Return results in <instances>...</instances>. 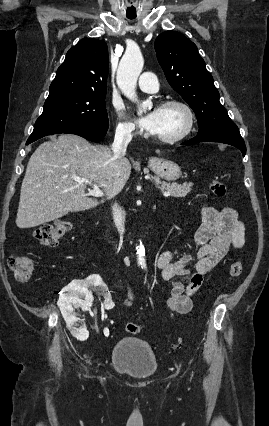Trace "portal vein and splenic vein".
I'll return each instance as SVG.
<instances>
[{
	"label": "portal vein and splenic vein",
	"mask_w": 269,
	"mask_h": 426,
	"mask_svg": "<svg viewBox=\"0 0 269 426\" xmlns=\"http://www.w3.org/2000/svg\"><path fill=\"white\" fill-rule=\"evenodd\" d=\"M74 179L78 181L79 183H85L92 186L93 189L89 191V195L95 196V197H102L104 195L103 191L100 190L99 187L96 184H94L92 181L87 179H82V178H74ZM163 196L169 197L171 196V193L169 191L164 192Z\"/></svg>",
	"instance_id": "portal-vein-and-splenic-vein-1"
}]
</instances>
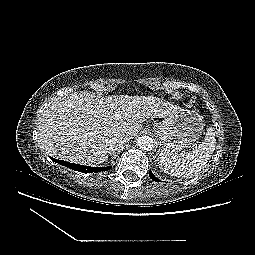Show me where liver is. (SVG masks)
I'll return each mask as SVG.
<instances>
[{"label":"liver","mask_w":255,"mask_h":255,"mask_svg":"<svg viewBox=\"0 0 255 255\" xmlns=\"http://www.w3.org/2000/svg\"><path fill=\"white\" fill-rule=\"evenodd\" d=\"M174 105L155 96H96L88 91L54 98L41 114L38 141L45 152L72 163L105 162L120 146L116 135L135 137L149 118H165Z\"/></svg>","instance_id":"6515ba94"}]
</instances>
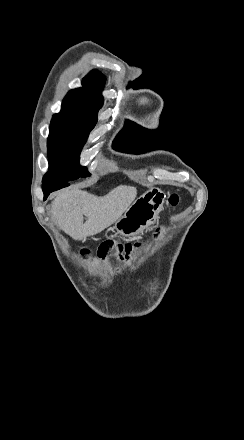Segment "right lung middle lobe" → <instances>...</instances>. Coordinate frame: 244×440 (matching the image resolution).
I'll use <instances>...</instances> for the list:
<instances>
[{
    "mask_svg": "<svg viewBox=\"0 0 244 440\" xmlns=\"http://www.w3.org/2000/svg\"><path fill=\"white\" fill-rule=\"evenodd\" d=\"M97 114L98 110L62 106L61 112L53 116L47 144L49 171L43 183L68 182L91 175L79 161L89 133L97 123Z\"/></svg>",
    "mask_w": 244,
    "mask_h": 440,
    "instance_id": "obj_1",
    "label": "right lung middle lobe"
}]
</instances>
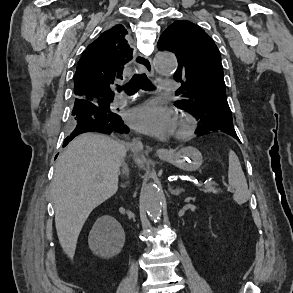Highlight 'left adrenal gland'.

* _PROBLEM DETAILS_: Find the line that contains "the image resolution).", then write out that line and every line after it through the end of the records, exactly. Leave the pictures out.

* _WRITTEN ANSWER_:
Segment "right lung middle lobe" → <instances>...</instances>. Coordinate frame: 244×440 (matching the image resolution).
I'll use <instances>...</instances> for the list:
<instances>
[{
    "mask_svg": "<svg viewBox=\"0 0 244 440\" xmlns=\"http://www.w3.org/2000/svg\"><path fill=\"white\" fill-rule=\"evenodd\" d=\"M97 114L98 110L62 106L61 112L53 116L47 144L49 171L43 183L68 182L91 175L79 161L89 133L97 123Z\"/></svg>",
    "mask_w": 244,
    "mask_h": 440,
    "instance_id": "obj_1",
    "label": "right lung middle lobe"
}]
</instances>
Highlight 'left adrenal gland'.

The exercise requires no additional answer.